A maze-like dungeon crawler, Atic Atac starts off with letting you pick your class (each have a slightly different attack and use different shortcuts). You then start right by the exit: except the door is locked. The ultimate goal: find three pieces of the golden key, hidden somewhere in the dungeon.

You explore a room at a time. Rooms will consist of normal doors, trap doors and locked doors. Normal and trap doors open and close at random, so you will need to survive in the room until the door you want opens and you can move on. Locked doors will need one of the four coloured keys to unlock, but once unlocked will remain open. You can only hold three items at a time, so once you locate the four keys you will have to juggle them, make sure to remember where you dropped them.

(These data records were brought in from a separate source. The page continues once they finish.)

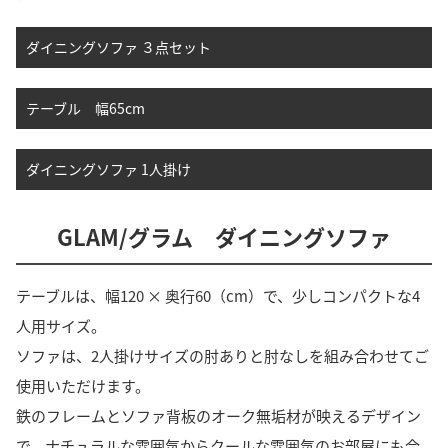
ダイニングソファ ３点セット
テーブル 幅65cm
ダイニングソファ 1人掛け
GLAM/グラム ダイニングソファ
テーブルは、幅120 × 奥行60（cm）で、少しコンパクトな4
人用サイズ。
ソファは、2人掛けサイズの肘ありと肘なしを組み合わせてご
使用いただけます。
鉄のフレームとソファ背板のオーク無垢材が映えるデザイン
で、ナチュラルな雰囲気からクールな雰囲気のお部屋にも合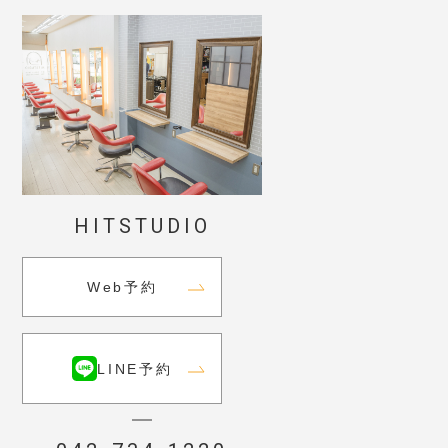
HITSTUDIO
Web予約
LINE予約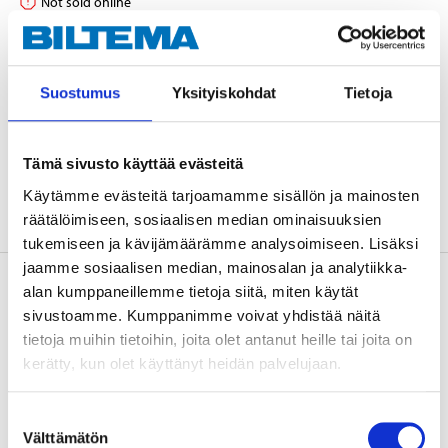
Not sold online
Suostumus
Yksityiskohdat
Tietoja
Replaced by
27-0497
Tämä sivusto käyttää evästeitä
ADD TO CART
Käytämme evästeitä tarjoamamme sisällön ja mainosten
räätälöimiseen, sosiaalisen median ominaisuuksien
tukemiseen ja kävijämäärämme analysoimiseen. Lisäksi
jaamme sosiaalisen median, mainosalan ja analytiikka-
Description
alan kumppaneillemme tietoja siitä, miten käytät
sivustoamme. Kumppanimme voivat yhdistää näitä
tietoja muihin tietoihin, joita olet antanut heille tai joita on
kerätty, kun olet käyttänyt heidän palvelujaan.
HG-54, quality chain from Shimano. Only for bicycles
with 10-speed freewheels. 10, 20 or 30 gears. 116 links.
Suostumuksen
Välttämätön
valinta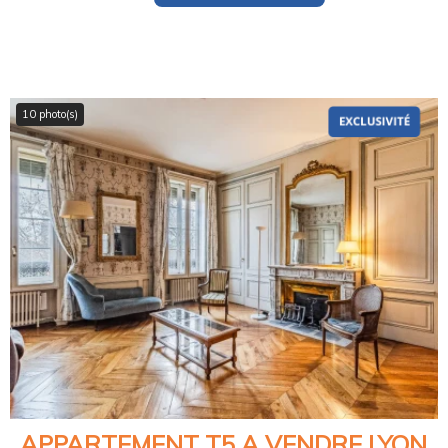
10 photo(s)
APPARTEMENT T5 A VENDRE
LYON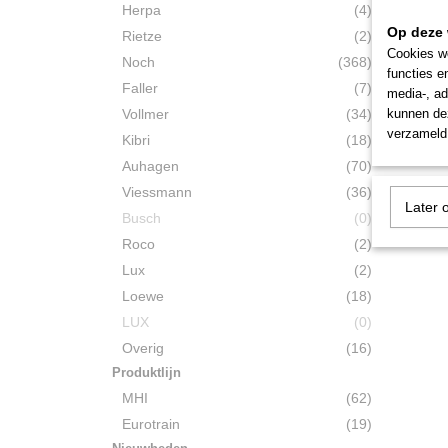
Herpa
(4)
Märkli
Op deze 
Rietze
(2)
Jaarw
Märklin 
Cookies wo
Noch
(368)
Wagen 
functies e
Faller
(7)
media-, ad
€ 14,95
Vollmer
(34)
kunnen dez
verzameld 
Kibri
(18)
Auhagen
(70)
Viessmann
(36)
Later 
Busch
(0)
Roco
(2)
Lux
(2)
Loewe
(18)
LUX
(0)
Overig
(16)
Produktlijn
MHI
(62)
Eurotrain
(19)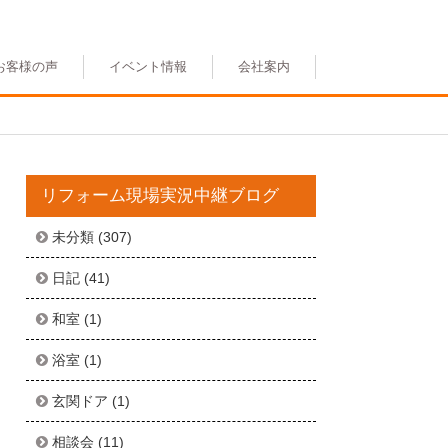
お客様の声
イベント情報
会社案内
リフォーム現場実況中継ブログ
未分類
(307)
日記
(41)
和室
(1)
浴室
(1)
玄関ドア
(1)
相談会
(11)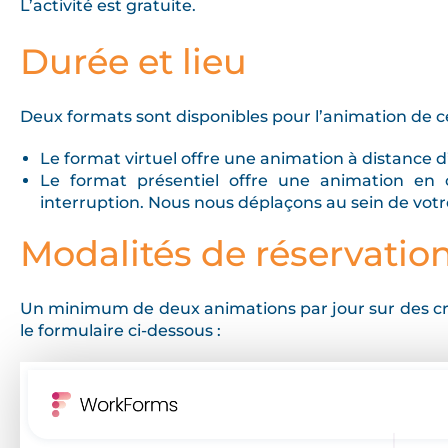
L’activité est gratuite.
Durée et lieu
Deux formats sont disponibles pour l’animation de cet
Le format virtuel offre une animation à distance 
Le format présentiel offre une animation en 
interruption. Nous nous déplaçons au sein de votr
Modalités de réservatio
Un minimum de deux animations par jour sur des cr
le formulaire ci-dessous :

Initially, moving around is extremely confusing as a lot of rooms look similar. Over time, you’ll be able to form a rough image in your head of the layout. Atic Atac is not overly large, and the map is the same each time you play. You will also pick up on certain elements to recognise different rooms and ways around the map. The keys, however (the three of the colour ones and the three parts of the golden key), will appear in different locations, so you’ll have to work out a different route each time you play. One key is always in the same place, which gives you something to try and work to (but may not be accessible without other keys)

The biggest flaw I think this game has is the health meter. It’s visualised by a cooked chicken (representing hunger) and will drain at a fairly quick rate, and touching an enemy will drain it at a high speed. Eating food that randomly spawns in certain rooms will replenish this. The big flaw is that you can search one area only to find nothing useful, and lots of time can be wasted waiting for doors to randomly open. I do wish there was a “no hunger drain” cheat for something lesser than just “infinite lives” as I feel like it would still be a good challenge (and a fairer one).

That said, the core gameplay is good fun, and the visuals are surprisingly nice for its era.

For completion, I completed the suggested task of beating the game with all three classes. I also completed the snapshots, which are fun challenges that require you to have learnt the rough layout of the map.